We’ve been working our way through McLain et al (2018)’s attempt to put feathers on dinosaurs using baraminology. We’ve been working our way through the paper and we’ve now reached figures 42 and 43. These figures are the non-pennaraptoran coelurosaurs. As we work through this, its important to remember that the entire statistical baraminology artifice is built on the façade of objectivity but is constructed of unverifiable statistical models that are riddled with errors and often produce inaccurate results. But we can ignore all that because consensus says they work…or something.
I imitated McLain’s data exactly from the Lee et al dataset. Twenty-two taxa were used for analysis. Of the over 1500 characters, only 189 were retained for analysis at the 75% relevance cutoff, speaking to the incompleteness of the dataset. Bootstrapping values varied strongly between the mid-40s, and 100, with most seeming to fall in the sixties and seventies. I’m starting to sound like a broken record here, but I have to ask why bootstrapping values were not included in the paper? Was it because the values are supposed to inform people whether the data is good or not, informed the authors the data wasn’t good, and they did not want to present that? I don’t think so, but it leaves the question open.
Having finished looking at the bootstrapping values, I went ahead and ran the graphs. The graph from BDISTMDS was fairly similar to the McLain paper, though with slight differences. In this instance I think I know why. Normal BDISTMDS sets the taxic relevance cutoff at .66. McLain et al reduced it to .25 for the Lee dataset. This opens up a whole can of worms of other possible changes that changing taxic relevance might make in the code. That said, here are the graphs.

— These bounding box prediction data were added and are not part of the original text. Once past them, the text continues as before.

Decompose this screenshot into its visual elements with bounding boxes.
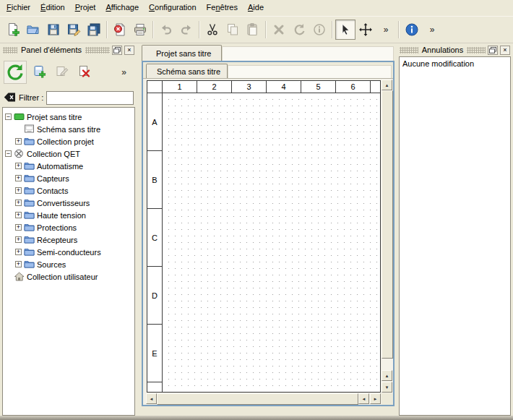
expand-icon[interactable]: + xyxy=(15,175,22,181)
print-button[interactable] xyxy=(130,20,150,40)
folder-icon xyxy=(24,210,35,220)
expand-icon[interactable]: + xyxy=(15,138,22,145)
delete-element-button[interactable] xyxy=(74,63,94,82)
vertical-scrollbar[interactable]: ▲ ▲ ▼ xyxy=(381,80,393,393)
menu-item-configuration[interactable]: Configuration xyxy=(144,0,201,16)
save-all-button[interactable] xyxy=(84,20,104,40)
delete-button[interactable] xyxy=(269,20,289,40)
tree-item-protections[interactable]: +Protections xyxy=(3,221,134,233)
expand-icon[interactable]: + xyxy=(15,187,22,194)
tree-item-label: Protections xyxy=(37,223,79,232)
menu-item-fenetres[interactable]: Fenêtres xyxy=(202,0,243,16)
new-element-button[interactable] xyxy=(30,63,49,82)
expand-icon[interactable]: + xyxy=(15,163,22,169)
tree-item-label: Automatisme xyxy=(37,162,85,171)
diagram-grid[interactable] xyxy=(163,93,380,392)
close-file-button[interactable] xyxy=(110,20,130,40)
tree-item-label: Collection utilisateur xyxy=(27,273,100,281)
tree-item-collection-utilisateur[interactable]: Collection utilisateur xyxy=(3,270,134,283)
float-panel-button[interactable] xyxy=(488,46,498,55)
undo-button[interactable] xyxy=(156,20,176,40)
menu-item-fichier[interactable]: Fichier xyxy=(1,0,35,16)
tree-item-label: Semi-conducteurs xyxy=(37,248,103,257)
scroll-up-button[interactable]: ▲ xyxy=(381,80,392,90)
filter-input[interactable] xyxy=(46,91,134,105)
copy-button[interactable] xyxy=(223,20,243,40)
select-pointer-button[interactable] xyxy=(335,20,355,40)
redo-button[interactable] xyxy=(176,20,197,40)
menu-item-edition[interactable]: Édition xyxy=(35,0,70,16)
tree-item-capteurs[interactable]: +Capteurs xyxy=(3,172,134,184)
expand-icon[interactable]: + xyxy=(15,212,22,218)
rotate-button[interactable] xyxy=(289,20,309,40)
float-panel-button[interactable] xyxy=(112,46,122,55)
tree-item-convertisseurs[interactable]: +Convertisseurs xyxy=(3,197,134,209)
scroll-left-button-2[interactable]: ◄ xyxy=(358,393,369,404)
tree-item-collection-projet[interactable]: +Collection projet xyxy=(3,135,134,147)
tree-item-projet-sans-titre[interactable]: −Projet sans titre xyxy=(3,111,134,123)
move-button[interactable] xyxy=(355,20,376,40)
save-as-button[interactable] xyxy=(64,20,84,40)
scroll-left-button[interactable]: ◄ xyxy=(146,393,157,404)
tab-projet-sans-titre[interactable]: Projet sans titre xyxy=(142,45,222,61)
scroll-right-button[interactable]: ► xyxy=(370,393,381,404)
menu-item-aide[interactable]: Aide xyxy=(243,0,269,16)
menu-item-affichage[interactable]: Affichage xyxy=(100,0,144,16)
undo-panel-titlebar[interactable]: Annulations × xyxy=(399,43,511,56)
horizontal-scrollbar[interactable]: ◄ ◄ ► xyxy=(146,393,381,405)
tree-item-sources[interactable]: +Sources xyxy=(3,258,134,270)
menu-item-projet[interactable]: Projet xyxy=(70,0,101,16)
edit-element-button[interactable] xyxy=(52,63,72,82)
info-button[interactable] xyxy=(309,20,329,40)
reload-button[interactable] xyxy=(4,61,27,84)
scroll-up-button-2[interactable]: ▲ xyxy=(381,370,392,381)
tree-item-semi-conducteurs[interactable]: +Semi-conducteurs xyxy=(3,246,134,258)
filter-row: Filtrer : xyxy=(2,88,135,107)
open-button[interactable] xyxy=(23,20,43,40)
tree-item-haute-tension[interactable]: +Haute tension xyxy=(3,209,134,221)
vertical-scroll-thumb[interactable] xyxy=(381,90,393,359)
expand-icon[interactable]: + xyxy=(15,261,22,267)
close-panel-button[interactable]: × xyxy=(500,46,510,55)
qelectrotech-window: FichierÉditionProjetAffichageConfigurati… xyxy=(0,0,513,43)
toolbar-separator xyxy=(199,21,200,38)
paste-button[interactable] xyxy=(243,20,263,40)
elements-panel-titlebar[interactable]: Panel d'éléments × xyxy=(2,43,135,56)
scrollbar-corner xyxy=(381,393,393,405)
toolbar-extension-chevron[interactable]: » xyxy=(114,63,134,82)
toolbar-extension-chevron[interactable]: » xyxy=(376,20,396,40)
folder-icon xyxy=(24,247,35,257)
undo-panel: Annulations × Aucune modification xyxy=(397,43,513,416)
toolbar-extension-chevron[interactable]: » xyxy=(422,20,442,40)
copy-icon xyxy=(225,22,240,37)
expand-icon[interactable]: + xyxy=(15,249,22,255)
schema-subwindow: Schéma sans titre 123456 ABCDE ▲ ▲ ▼ xyxy=(142,61,395,406)
home-icon xyxy=(14,272,25,281)
folder-icon xyxy=(24,173,35,183)
collapse-icon[interactable]: − xyxy=(5,113,12,120)
tree-item-contacts[interactable]: +Contacts xyxy=(3,184,134,197)
tree-item-automatisme[interactable]: +Automatisme xyxy=(3,160,134,172)
main-toolbar: »» xyxy=(0,16,513,43)
about-button[interactable] xyxy=(402,20,422,40)
collapse-icon[interactable]: − xyxy=(5,150,12,157)
expand-icon[interactable]: + xyxy=(15,200,22,206)
tree-item-recepteurs[interactable]: +Récepteurs xyxy=(3,233,134,246)
expand-icon[interactable]: + xyxy=(15,236,22,243)
tab-schema-sans-titre[interactable]: Schéma sans titre xyxy=(146,64,228,78)
tree-item-schema-sans-titre[interactable]: Schéma sans titre xyxy=(3,123,134,135)
save-button[interactable] xyxy=(43,20,64,40)
horizontal-scroll-thumb[interactable] xyxy=(157,393,358,405)
tree-item-collection-qet[interactable]: −Collection QET xyxy=(3,147,134,160)
scroll-down-button[interactable]: ▼ xyxy=(381,382,392,393)
column-header-cell: 1 xyxy=(163,81,197,93)
elements-panel-title: Panel d'éléments xyxy=(20,46,83,54)
chevron-icon: » xyxy=(384,25,389,34)
diagram-sheet[interactable]: 123456 ABCDE xyxy=(147,80,381,393)
elements-panel: Panel d'éléments × » Filtrer : −Projet s… xyxy=(0,43,137,416)
cut-button[interactable] xyxy=(202,20,223,40)
new-document-button[interactable] xyxy=(3,20,23,40)
close-panel-button[interactable]: × xyxy=(124,46,134,55)
open-icon xyxy=(26,22,40,37)
expand-icon[interactable]: + xyxy=(15,224,22,231)
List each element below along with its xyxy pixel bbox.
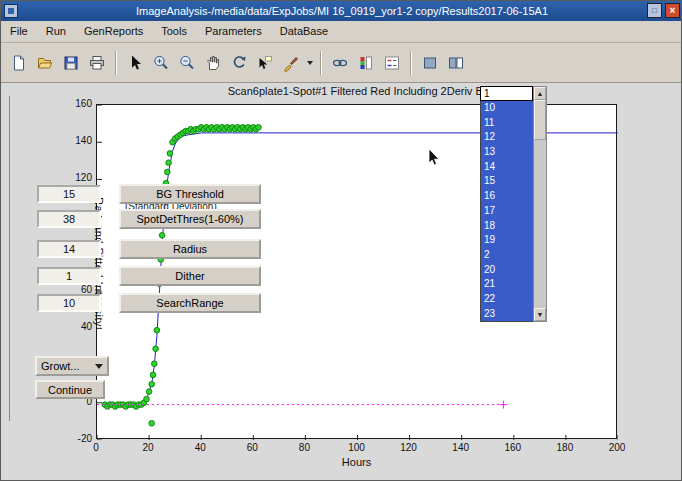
dropdown-item[interactable]: 21: [481, 277, 533, 292]
pan-icon[interactable]: [200, 50, 226, 76]
x-tick-label: 180: [550, 442, 580, 453]
title-bar: ImageAnalysis-/media/data/ExpJobs/MI 16_…: [1, 1, 682, 21]
dropdown-item[interactable]: 19: [481, 233, 533, 248]
dropdown-item[interactable]: 10: [481, 101, 533, 116]
toolbar-separator: [115, 51, 117, 75]
scroll-up-arrow-icon[interactable]: ▲: [534, 87, 546, 100]
dropdown-item[interactable]: 2: [481, 248, 533, 263]
dither-input[interactable]: [37, 267, 101, 285]
open-folder-icon[interactable]: [32, 50, 58, 76]
link-plot-icon[interactable]: [327, 50, 353, 76]
pointer-icon[interactable]: [122, 50, 148, 76]
y-tick-label: 140: [60, 135, 92, 146]
spotdet-thres-button[interactable]: SpotDetThres(1-60%): [119, 209, 261, 229]
radius-input[interactable]: [37, 240, 101, 258]
toolbar: [1, 43, 682, 83]
brush-dropdown-arrow-icon[interactable]: [304, 50, 315, 76]
dropdown-item[interactable]: 17: [481, 204, 533, 219]
dropdown-item[interactable]: 16: [481, 189, 533, 204]
growth-popup-label: Growt...: [41, 360, 80, 372]
menu-genreports[interactable]: GenReports: [75, 21, 152, 42]
x-tick-label: 100: [342, 442, 372, 453]
x-tick-label: 20: [133, 442, 163, 453]
new-document-icon[interactable]: [6, 50, 32, 76]
x-tick-label: 80: [289, 442, 319, 453]
print-icon[interactable]: [84, 50, 110, 76]
dropdown-item[interactable]: 23: [481, 307, 533, 322]
data-cursor-icon[interactable]: [252, 50, 278, 76]
dropdown-item[interactable]: 12: [481, 130, 533, 145]
menu-bar: FileRunGenReportsToolsParametersDataBase: [1, 21, 682, 43]
toolbar-separator: [410, 51, 412, 75]
maximize-icon: □: [652, 6, 657, 15]
x-tick-label: 40: [185, 442, 215, 453]
dropdown-selected-value[interactable]: 1: [480, 86, 533, 101]
mouse-cursor: [428, 148, 442, 172]
zoom-out-icon[interactable]: [174, 50, 200, 76]
insert-colorbar-icon[interactable]: [353, 50, 379, 76]
menu-tools[interactable]: Tools: [152, 21, 196, 42]
continue-button[interactable]: Continue: [35, 380, 105, 399]
x-tick-label: 140: [446, 442, 476, 453]
x-tick-label: 200: [602, 442, 632, 453]
dropdown-list[interactable]: 10111213141516171819220212223: [480, 101, 533, 322]
y-tick-label: 40: [60, 321, 92, 332]
zoom-in-icon[interactable]: [148, 50, 174, 76]
x-tick-label: 160: [498, 442, 528, 453]
radius-button[interactable]: Radius: [119, 239, 261, 259]
menu-run[interactable]: Run: [37, 21, 75, 42]
menu-file[interactable]: File: [1, 21, 37, 42]
search-range-input[interactable]: [37, 294, 101, 312]
hide-plot-tools-icon[interactable]: [417, 50, 443, 76]
brush-icon[interactable]: [278, 50, 304, 76]
scrollbar-thumb[interactable]: [534, 100, 546, 140]
maximize-button[interactable]: □: [647, 3, 662, 18]
menu-parameters[interactable]: Parameters: [196, 21, 271, 42]
dropdown-item[interactable]: 22: [481, 292, 533, 307]
x-tick-label: 120: [394, 442, 424, 453]
x-tick-label: 60: [237, 442, 267, 453]
bg-threshold-button[interactable]: BG Threshold: [119, 184, 261, 204]
bg-threshold-input[interactable]: [37, 185, 101, 203]
window-title: ImageAnalysis-/media/data/ExpJobs/MI 16_…: [1, 1, 682, 21]
search-range-button[interactable]: SearchRange: [119, 293, 261, 313]
popup-arrow-icon: [95, 364, 103, 369]
close-icon: ×: [670, 5, 676, 16]
dropdown-item[interactable]: 18: [481, 219, 533, 234]
growth-popup[interactable]: Growt...: [35, 356, 109, 376]
dropdown-scrollbar[interactable]: ▲ ▼: [533, 86, 547, 322]
close-button[interactable]: ×: [665, 3, 680, 18]
plot-xlabel: Hours: [96, 456, 617, 468]
spotdet-thres-input[interactable]: [37, 210, 101, 228]
panel-border-line: [9, 96, 10, 421]
dropdown-item[interactable]: 11: [481, 116, 533, 131]
toolbar-separator: [320, 51, 322, 75]
save-icon[interactable]: [58, 50, 84, 76]
rotate-3d-icon[interactable]: [226, 50, 252, 76]
dropdown-item[interactable]: 13: [481, 145, 533, 160]
y-tick-label: 160: [60, 98, 92, 109]
menu-database[interactable]: DataBase: [271, 21, 337, 42]
dropdown-item[interactable]: 20: [481, 263, 533, 278]
dropdown-item[interactable]: 14: [481, 160, 533, 175]
insert-legend-icon[interactable]: [379, 50, 405, 76]
y-tick-label: 120: [60, 172, 92, 183]
dropdown-item[interactable]: 15: [481, 174, 533, 189]
window-icon[interactable]: [4, 4, 18, 18]
scroll-down-arrow-icon[interactable]: ▼: [534, 308, 546, 321]
dither-button[interactable]: Dither: [119, 266, 261, 286]
y-tick-label: -20: [60, 433, 92, 444]
show-plot-tools-icon[interactable]: [443, 50, 469, 76]
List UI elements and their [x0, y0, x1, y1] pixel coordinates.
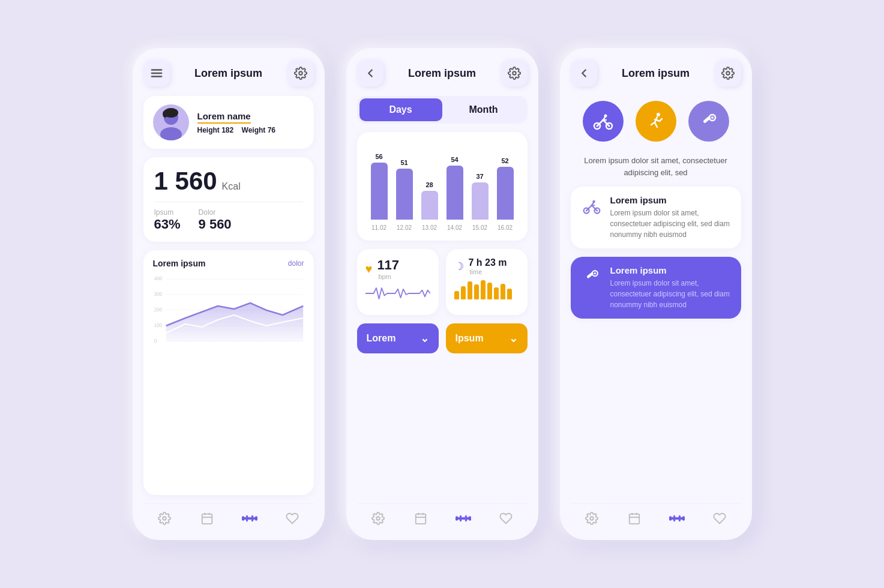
- bar-chart: 56 51 28 54 37: [367, 142, 518, 220]
- bar-2: 51: [396, 159, 413, 220]
- nav-dumbbell-icon-2[interactable]: [455, 510, 472, 527]
- nav-calendar-icon-3[interactable]: [626, 510, 643, 527]
- sleep-bars: [454, 278, 519, 299]
- height-val: 182: [221, 126, 233, 134]
- nav-calendar-icon-2[interactable]: [412, 510, 429, 527]
- svg-point-52: [604, 115, 607, 118]
- cycling-icon: [580, 195, 603, 218]
- phone3-header: Lorem ipsum: [571, 60, 741, 86]
- activity-description: Lorem ipsum dolor sit amet, consectetuer…: [571, 155, 741, 178]
- kcal-card: 1 560 Kcal Ipsum 63% Dolor 9 560: [143, 157, 314, 242]
- menu-button[interactable]: [143, 60, 170, 86]
- bar-6: 52: [497, 157, 514, 220]
- tab-days[interactable]: Days: [359, 98, 442, 121]
- svg-rect-33: [416, 514, 426, 524]
- bar-3: 28: [421, 181, 438, 220]
- svg-rect-75: [669, 517, 672, 521]
- svg-point-56: [711, 116, 714, 119]
- kcal-ipsum: Ipsum 63%: [154, 208, 181, 232]
- tabletennis-icon-circle[interactable]: [688, 101, 729, 142]
- activity-item-1[interactable]: Lorem ipsum Lorem ipsum dolor sit amet, …: [571, 187, 741, 248]
- phone2-title: Lorem ipsum: [408, 67, 476, 80]
- profile-name: Lorem name: [197, 111, 251, 124]
- line-chart: 400 300 200 100 0: [153, 273, 304, 345]
- ipsum-dropdown[interactable]: Ipsum ⌄: [446, 323, 528, 353]
- dropdowns-row: Lorem ⌄ Ipsum ⌄: [357, 323, 528, 353]
- bar-5: 37: [472, 173, 489, 220]
- moon-icon: ☽: [454, 260, 464, 273]
- nav-heart-icon[interactable]: [284, 510, 301, 527]
- svg-rect-30: [255, 517, 257, 521]
- nav-settings-icon-2[interactable]: [370, 510, 386, 527]
- svg-point-44: [726, 71, 730, 75]
- phone2-bottom-nav: [357, 503, 528, 529]
- svg-point-19: [163, 517, 166, 520]
- running-icon-circle[interactable]: [636, 101, 676, 142]
- bar-chart-card: 56 51 28 54 37: [357, 132, 528, 241]
- activity-item-1-title: Lorem ipsum: [610, 195, 732, 205]
- cycling-icon-circle[interactable]: [583, 101, 624, 142]
- kcal-sub: Ipsum 63% Dolor 9 560: [154, 208, 303, 232]
- chevron-down-icon-2: ⌄: [509, 332, 518, 345]
- activity-item-1-desc: Lorem ipsum dolor sit amet, consectetuer…: [610, 208, 732, 240]
- back-button-3[interactable]: [571, 60, 597, 86]
- chart-card: Lorem ipsum dolor 400 300 200 100 0: [143, 250, 314, 495]
- back-button-2[interactable]: [357, 60, 383, 86]
- sleep-card: ☽ 7 h 23 m time: [446, 249, 528, 315]
- settings-button-3[interactable]: [715, 60, 741, 86]
- svg-text:100: 100: [154, 322, 162, 329]
- nav-dumbbell-icon[interactable]: [241, 510, 258, 527]
- heart-rate-header: ♥ 117 bpm: [365, 257, 430, 280]
- phone3-bottom-nav: [571, 503, 741, 529]
- sleep-header: ☽ 7 h 23 m time: [454, 257, 519, 275]
- settings-button-2[interactable]: [501, 60, 528, 86]
- svg-point-68: [594, 272, 596, 275]
- avatar: [153, 104, 189, 140]
- phone1-header: Lorem ipsum: [143, 60, 314, 86]
- svg-rect-37: [456, 517, 458, 521]
- svg-point-70: [590, 517, 594, 520]
- phone-1: Lorem ipsum Lorem name: [133, 48, 325, 540]
- phone-2: Lorem ipsum Days Month 56 51: [346, 48, 538, 540]
- heartbeat-chart: [365, 283, 430, 304]
- nav-calendar-icon[interactable]: [199, 510, 215, 527]
- svg-text:300: 300: [154, 291, 162, 298]
- bar-4: 54: [447, 156, 463, 220]
- svg-rect-76: [672, 517, 673, 519]
- settings-button[interactable]: [287, 60, 314, 86]
- svg-point-65: [592, 200, 595, 203]
- heart-rate-card: ♥ 117 bpm: [357, 249, 439, 315]
- svg-rect-25: [244, 517, 246, 519]
- nav-heart-icon-2[interactable]: [498, 510, 514, 527]
- svg-point-3: [299, 71, 302, 75]
- phone1-bottom-nav: [143, 503, 314, 529]
- svg-rect-78: [675, 517, 679, 519]
- metrics-row: ♥ 117 bpm ☽ 7 h 23 m time: [357, 249, 528, 315]
- svg-rect-42: [467, 517, 469, 519]
- activity-item-2[interactable]: Lorem ipsum Lorem ipsum dolor sit amet, …: [571, 257, 741, 319]
- nav-heart-icon-3[interactable]: [711, 510, 728, 527]
- phone-3: Lorem ipsum: [560, 48, 752, 540]
- activity-item-2-desc: Lorem ipsum dolor sit amet, consectetuer…: [610, 278, 732, 310]
- profile-card: Lorem name Height 182 Weight 76: [143, 96, 314, 149]
- activity-item-2-title: Lorem ipsum: [610, 265, 732, 275]
- svg-text:0: 0: [154, 338, 157, 344]
- svg-rect-71: [630, 514, 640, 524]
- nav-settings-icon-3[interactable]: [583, 510, 600, 527]
- profile-stats: Height 182 Weight 76: [197, 126, 304, 134]
- bar-dates: 11.02 12.02 13.02 14.02 15.02 16.02: [367, 224, 518, 231]
- nav-settings-icon[interactable]: [156, 510, 173, 527]
- svg-text:200: 200: [154, 307, 162, 313]
- lorem-dropdown[interactable]: Lorem ⌄: [357, 323, 439, 353]
- svg-rect-24: [242, 517, 244, 521]
- svg-rect-29: [253, 517, 255, 519]
- tab-month[interactable]: Month: [442, 98, 525, 121]
- svg-rect-40: [462, 517, 466, 519]
- svg-text:400: 400: [154, 275, 162, 282]
- svg-point-5: [160, 127, 182, 140]
- nav-dumbbell-icon-3[interactable]: [669, 510, 685, 527]
- phone3-title: Lorem ipsum: [622, 67, 690, 80]
- phones-container: Lorem ipsum Lorem name: [133, 48, 752, 540]
- tabletennis-icon-2: [580, 265, 603, 288]
- svg-rect-80: [681, 517, 682, 519]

As is becoming normal, BARCLAY shows much more continuity and much less discontinuity than BDISTMDS.


As you can see, BARCLAY finds significantly more continuity than BDISTMDS and significantly less discontinuity. However, both form roughly the same number of groups. The two taxa at the top form one group and basically all the rest can be linked together based on connective links. Running the data at higher character relevance (85% and 95%) does nothing to solve these issues. This being the case we need to see if the subjective MDS plots will be in any way helpful.


As you can see, the MDS plots are fairly similar. There are a few differences between them of course, the graphs are different. However the MDS plots do have some differences between them, again, to be expected based the methods differing slightly.
So what can we learn from these graphs and plots? Basically nothing. There is a strong grouping in the BDISTMDS among the bottom taxa, but that grouping becomes clouded in the BARCLAY. I think the biggest takeaway of this method has nothing to do with the dinosaurs. It has to do with the method itself.
The problem with the method comes from its subjectivity. The veneer of statistics aside, the the method is only as good as the data it is fed. And the data in most of these fossils datasets is rather lacking. The fact that so few characters were used for analysis out of such a large dataset leads me to believe one of two things: either the data is completely unreliable, or several different kinds are present in the dataset. The fact that the method does not identify multiple kinds could mean the method is bad, or that there is not enough data in the dataset to delineate them. Regardless, none of those things make the MDS any less subjective. You literally can read an MDS plots however you want. I could argue that the above MDS plots represent twenty different kinds and other than the intuitive absurdity, no one could prove me wrong.
Unfortunately, statistical baraminology is completely unreliable. However, due to the complexity of the terms, and the veneer of statistical objectivity, most people think that statistical baraminology is objective and have accepted feathers on dinosaurs based on the conclusions of McLain et al. That is very unfortunate because its simply not factual. As we continue to work through this series, we will find that statistical baraminology, and the McLain paper, are very much in error.